180 – Ma c’è un secondo polo, o meglio, una conseguenza del primo, ed è la passione per il mondo. Investiti, stupefatti dalla grazia di Dio, grati a Dio, condividiamo la passione di Cristo per il mondo, una passione fattiva e operosa.

242 – Allora, nella passione a condividere il bisogno, appare come il più grande bisogno sia il richiamo alla memoria di Cristo.

impeto missionario

22 – Per questo la prima caratteristica dell’uomo nuovo, la prima caratteristica dell’uomo che aderisce a Cristo, che ha la fede, è la passione della missione.

36-37 – «L’amore dimostratoci da Cristo ci strugge al punto che se uno è morto per tutti, è morto perché nessuno viva più per se stesso, ma tutti vivano per colui che è morto e risuscitato per loro».

Questo struggimento io credo che sia possibile trovarlo in chiunque fra noi, anche nell’uomo che sembra più duro, anche in chi sembra più arido: dico passione che Cristo sia conosciuto, anche se io capisco di riconoscerlo poco.

37 – Tante volte mi sono permesso di insistere sul fatto che questa passione che si chiama «missionaria», deriva dalla parola latina missus, mittere: «Essere mandati, mandare ed essere mandati».

Pazienza

121 – «È dalla terra, dalla solidità che deriva necessariamente un parto pieno di gioia e il sentimento paziente dell'opera che cresce, delle tappe che si susseguono»

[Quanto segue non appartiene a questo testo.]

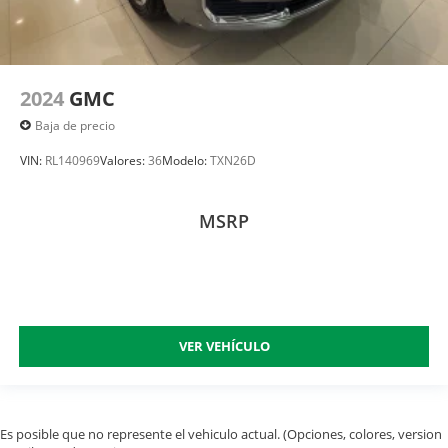
2024
GMC
Baja de precio
VIN:
RL140969
Valores:
36
Modelo:
TXN26D
MSRP
VER VEHÍCULO
Es posible que no represente el vehiculo actual. (Opciones, colores, version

Emmanuel mounier – lettere sul dolore

Ciò che nasce diventa grande, si organizza, diventa corpo, diventa cammino, diventa storia, nella pazienza.

Ecco allora il parto con il suo grido, veicolo pur di letizia; l’opera che cresce, ma nella pazienza; le tappe che si susseguono, con la fatica di una calma; e la generosità, la semplicità di una sicurezza. «Occorre soffrire» – tutto questo è soffrire: parto, pazienza, una tappa dopo l’altra, che non viene subito; il sacrificio supremo della sicurezza, cioè della certezza di un Altro: «Vivo, non io, Tu vivi in me».

167 – Tutto è fragile e tutto è perfezionabile in una vita umana, ma se il movimento “tira” in un certo senso, ha una certa direzione, attraverso il dialogo con chi è responsabile, vale a dire attraverso un riferimento a chi guida il movimento, si può cercare di persuadere a correggere, a rendere più perfetto, aspettando però nella pazienza che le proprie cose siano comprese e nello stesso tempo continuando a seguire insieme.

Peccato/peccatore

132 – Alla nostra incapacità esistenziale, che è il peccato di origine, che è questa originale e tremenda divisione, al grande immenso male della storia, alla menzogna della storia, ha risposto l’amore di Dio.

136 – Quello lì (Pietro) era un peccatore come me e come te, era un povero peccatore che aveva appena tradito, tra l’altro, in modo indecente, come memoria nostra – forse – così spudoratamente non ha mai fatto.

140 – Tutta la mia miseria non definisce più il mio soggetto: questo è il punto. Il peccato non definisce più il nostro soggetto.

154 – Chi è il più indifeso in questo mondo? Quando l’uomo è più indifeso nella vita? Quando sbaglia – i peccatori – quando sbaglia o non sa sbagliare.

La cura del più debole: bambini e indifesi, soprattutto chi ha sbagliato. Guardiamo Cristo: i suoi prediletti erano i peccatori.

195 – La sottolineatura del valore dell’istante ci fa scivolare in un altro pensiero: proprio qui è l’origine del nostro peccato. Noi ci ribelliamo a Dio che emerge nelle circostanze.

209 – Ci sia questa verità in noi: il punto di appoggio per l’infinito Mistero, nella sua volontà di amore all’uomo, è il nostro riconoscerci peccatori.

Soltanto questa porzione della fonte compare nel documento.